Some Responses to a Review

Ben Edson, who I know well and admire a great deal, posted a review of ‘Other’ on his site recently, and I wanted to take the opportunity to respond to a few of the points he makes there.

Firstly, I want to say thanks to him for taking the time to write it, and that I’m open to all sorts of reviews – good or bad – and don’t take it personally at all! It’s good that the old world has gone where a review was published and that was it; far better to open conversation and be able to respond back and forth.

So, to the review. Ben opens by talking about the opening of the book:

The title of the book opens it to critique from the start, my question throughout was: How is this modelling the love of the other? For example, how does the book model a love for Israel when it is clearly pro-Palestinian?

For those who don’t know me, I do have some experience of the region, and have visited a number of times. I’ve also spent a fair amount of time with people from all sides of the conflict, and one thing that I think Israeli peacemakers would agree on is this: you can only model a love for Israel if you are pro-Palestinian. The only way that Israel is going to experience peace within itself is if it acts justly towards Palestinians.

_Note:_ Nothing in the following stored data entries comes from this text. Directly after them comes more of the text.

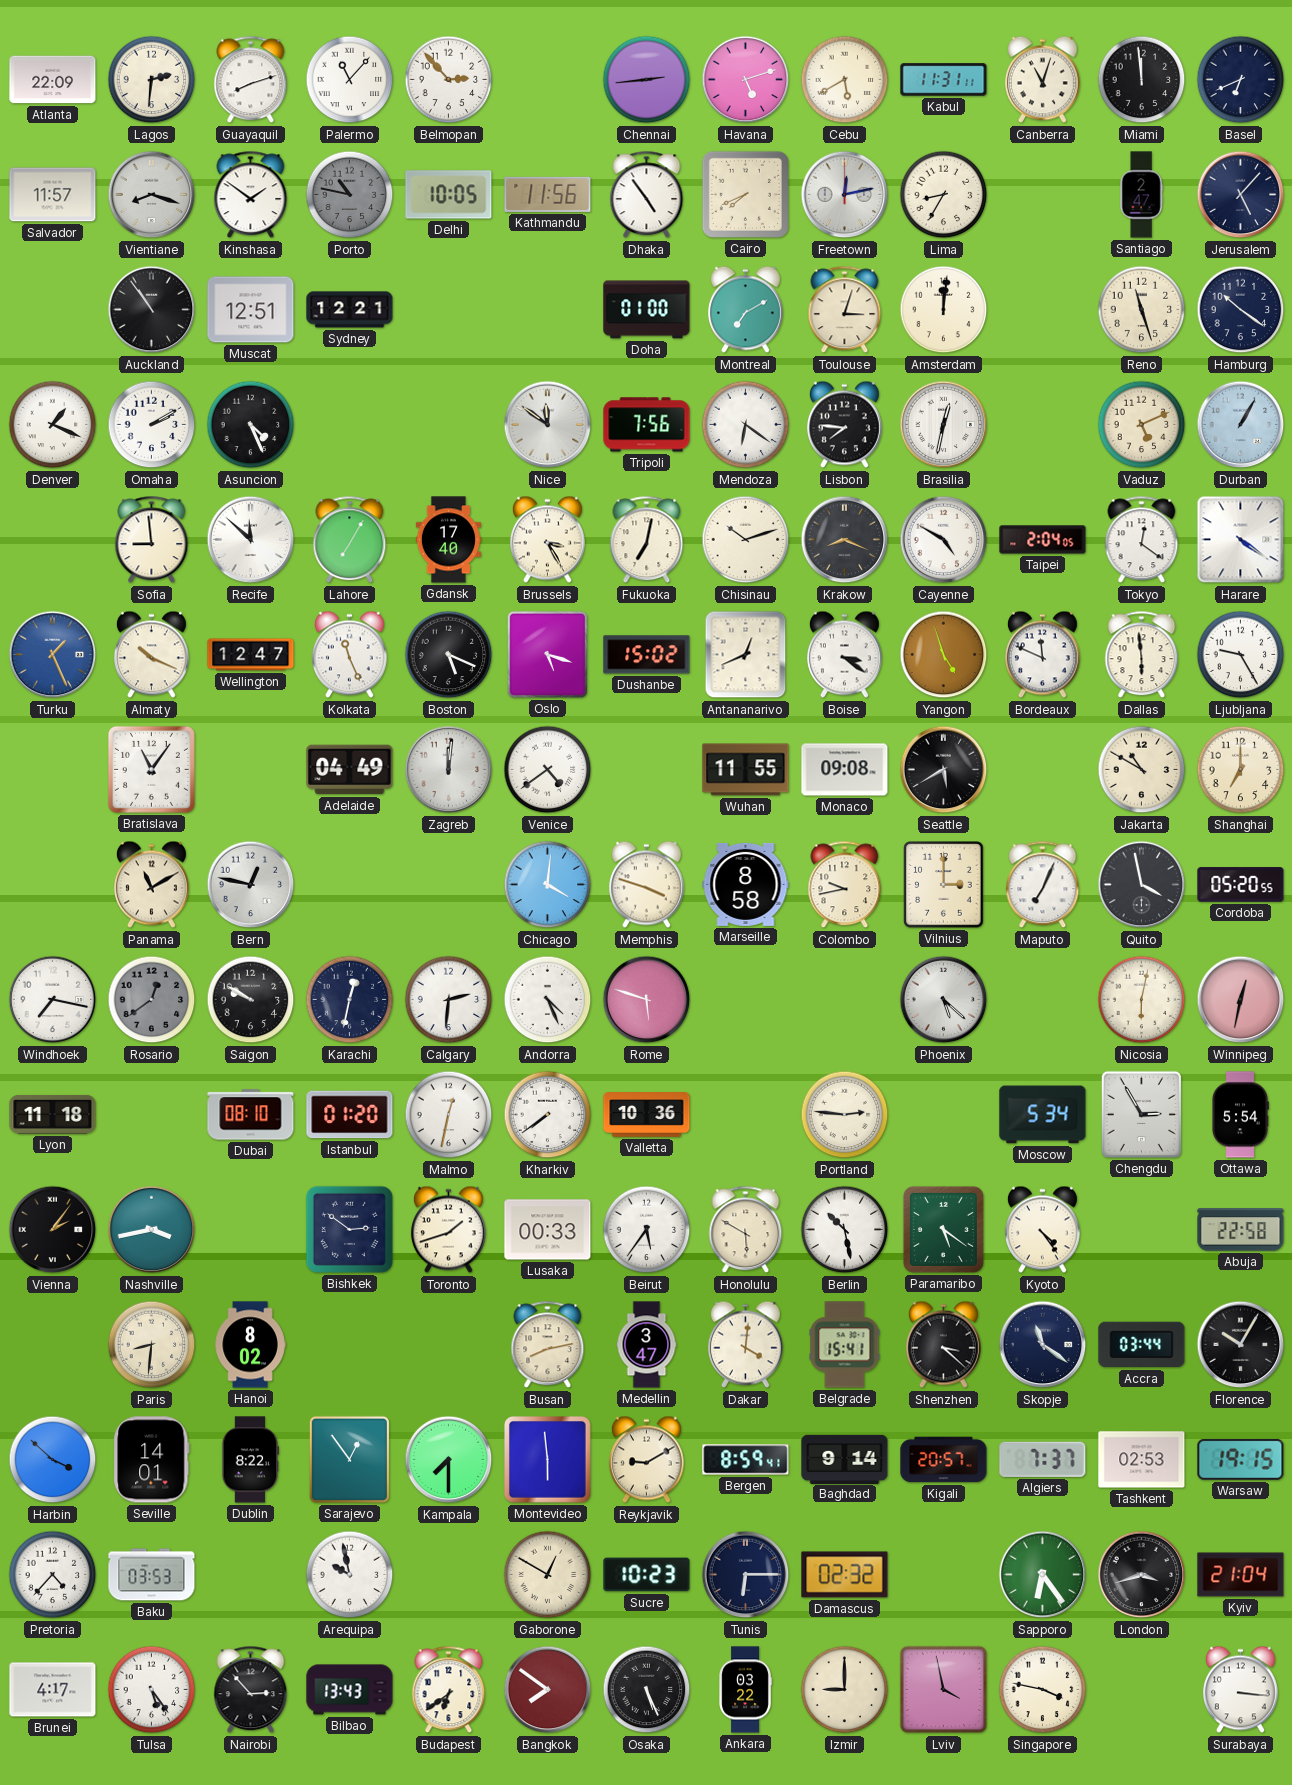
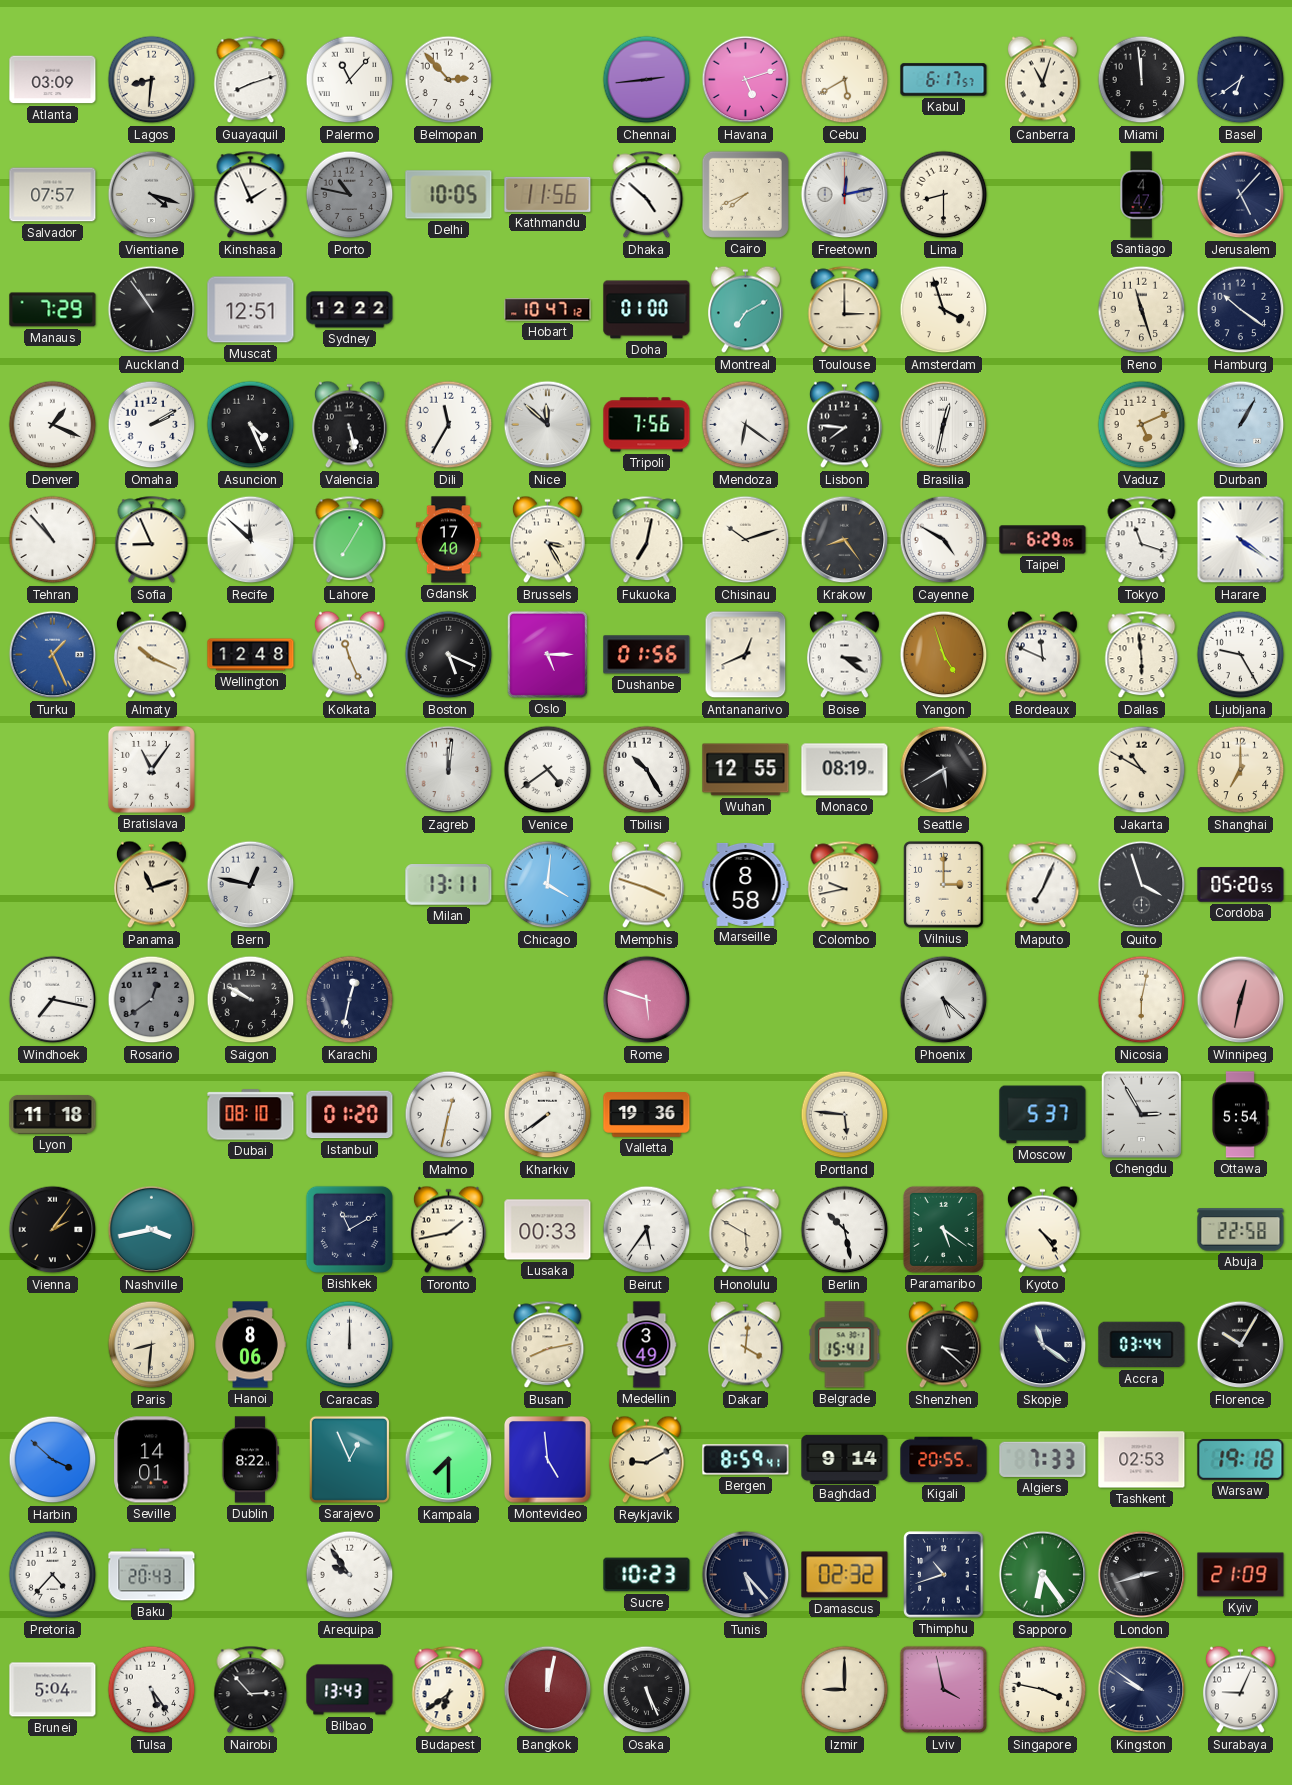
Atlanta: 22:09 -> 03:09
Lagos: 2:31 -> 8:31
Kabul: 11:31 -> 6:17
Basel: 6:41 -> 6:39
Salvador: 11:57 -> 07:57
Vientiane: 8:18 -> 4:18
Kinshasa: 1:51 -> 1:56
Dhaka: 4:54 -> 4:52
Lima: 8:35 -> 8:30
Santiago: 2:47 -> 4:47
Manaus: none -> 7:29
Sydney: 12:21 -> 12:22
Hobart: none -> 10:47
Toulouse: 3:03 -> 3:00
Amsterdam: 12:01 -> 3:57
Valencia: none -> 5:28
Dili: none -> 11:35
Nice: 11:51 -> 11:52
Tehran: none -> 10:53
Sofia: 8:59 -> 8:56
Krakow: 8:19 -> 8:24
Taipei: 2:04 -> 6:29
Tokyo: 12:21 -> 11:18
Wellington: 12:47 -> 12:48
Oslo: 5:18 -> 5:15
Dushanbe: 15:02 -> 01:56
Adelaide: 04:49 -> none
Tbilisi: none -> 10:25
Wuhan: 11:55 -> 12:55
Monaco: 09:08 -> 08:19
Panama: 11:10 -> 11:12
Milan: none -> 13:11
Quito: 3:58 -> 3:57
Calgary: 2:31 -> none
Andorra: 4:26 -> none
Valletta: 10:36 -> 19:36
Portland: 2:46 -> 5:46
Moscow: 5:34 -> 5:37
Bishkek: 2:51 -> 11:10
Toronto: 1:42 -> 1:43
Hanoi: 8:02 -> 8:06
Caracas: none -> 12:00
Medellin: 3:47 -> 3:49
Sarajevo: 12:54 -> 12:56
Montevideo: 5:59 -> 4:59
Kigali: 20:57 -> 20:55
Algiers: 7:37 -> 7:33
Warsaw: 19:15 -> 19:18
Baku: 03:53 -> 20:43
Arequipa: 9:58 -> 9:54
Gaborone: 12:50 -> none
Tunis: 6:15 -> 5:23
Thimphu: none -> 10:42
London: 3:42 -> 2:42
Kyiv: 21:04 -> 21:09
Brunei: 4:17 -> 5:04
Bangkok: 7:51 -> 12:02
Ankara: 03:22 -> none
Kingston: none -> 9:51
Surabaya: 3:16 -> 9:04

It is a clear-cut case of justice needing to be done.

Later on, Ben mentions some of the Trinitarian thinking in the book:

He moves into an exploration of the separate and bounded trinity and I think that he is starting to develop an interesting line of thought but for me he needs to develop it further, I would at this point have liked to see him engage with Moltmann and Barth and their Trinitarian theologies, rather he moves to Zizek. I’ve not read Zizek, and I doubt many others who have read the book have, but I do know that the Trinitarian theology of Moltmann in particular is far more influential in contemporary theology and hence I feel that an engagement with Moltmann at this point would have be interesting.

Fair cop. What I would say, though, this: if Moltmann trinitarian theology is far more influential in contemporary theology, then I’m glad I’ve veered to Zizek. Sounds like there’s plenty of stuff out there using Moltmann, which is great.

Ben then moves on to a hefty critique of the TAZ thinking I do in the book – which I also temper with some thoughts about the limitations of it as a concept. Ben’s concern is that TAZ is biased away from the poor, which I tried to strongly refuted in a comment here. The key question is this: if part of Jesus’ ministry was based on TAZ, then either Jesus was also biased away from the poor, or TAZ is an important part of mission and ministry. Ben notes that:

In a blog exchange where I raise this point Kester points to Jesus’ feeding of the 5000 as a TAZ. I disagree. The feeding of the 5000 points us back to the experience of the people of Israel in the wilderness where God provides for them. Therefore this meal points toward the permanent faithfulness of God, it injects hope into the people, it says that God’s faithfulness is timeless and that Jesus is part of this plan. The moment is temporary but the narrative that it connects with is permanent.

This is the fundamental point! TAZ does connect with the permanent, but by emphasising the temporary, it avoids the violence that inevitably comes with attempting to build and defend permanent structures. He goes on to question whether Greenbelt was really a TAZ, and I’d have to argue that just because something has some organization behind it, it doesn’t mean that it cannot be a carnival space for those who experience it.

Ben then expresses concerns about the praxis parts of the book:

[The small number of examples from my own practice are] not enough to give the book the integrity and authenticity that it needs, I want to know how the author is engaging with the other in society, the broken and vulnerable, how his thinking and engagement with the other is bringing about transformation. Kester points to others who are doing this Street Pastors, Esther Baker and Sara Miles, this may be a noble piece of self-deprication or it may not…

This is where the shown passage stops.